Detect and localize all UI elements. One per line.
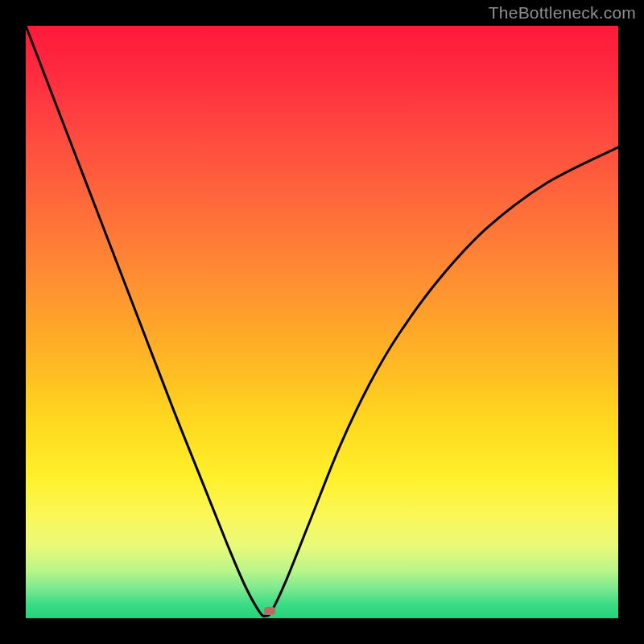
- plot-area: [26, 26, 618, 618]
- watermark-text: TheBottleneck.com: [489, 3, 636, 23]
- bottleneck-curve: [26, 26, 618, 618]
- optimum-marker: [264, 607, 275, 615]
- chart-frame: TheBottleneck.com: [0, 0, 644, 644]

**TASK**
Wherever an image sits in the data, omit it; everything else must be copied exactly.

**SOLUTION FOR THIS PROBLEM**
Detect and localize all UI elements. One per line.
- plot-area: [26, 26, 618, 618]
- watermark-text: TheBottleneck.com: [489, 3, 636, 23]
- bottleneck-curve: [26, 26, 618, 618]
- optimum-marker: [264, 607, 275, 615]
- chart-frame: TheBottleneck.com: [0, 0, 644, 644]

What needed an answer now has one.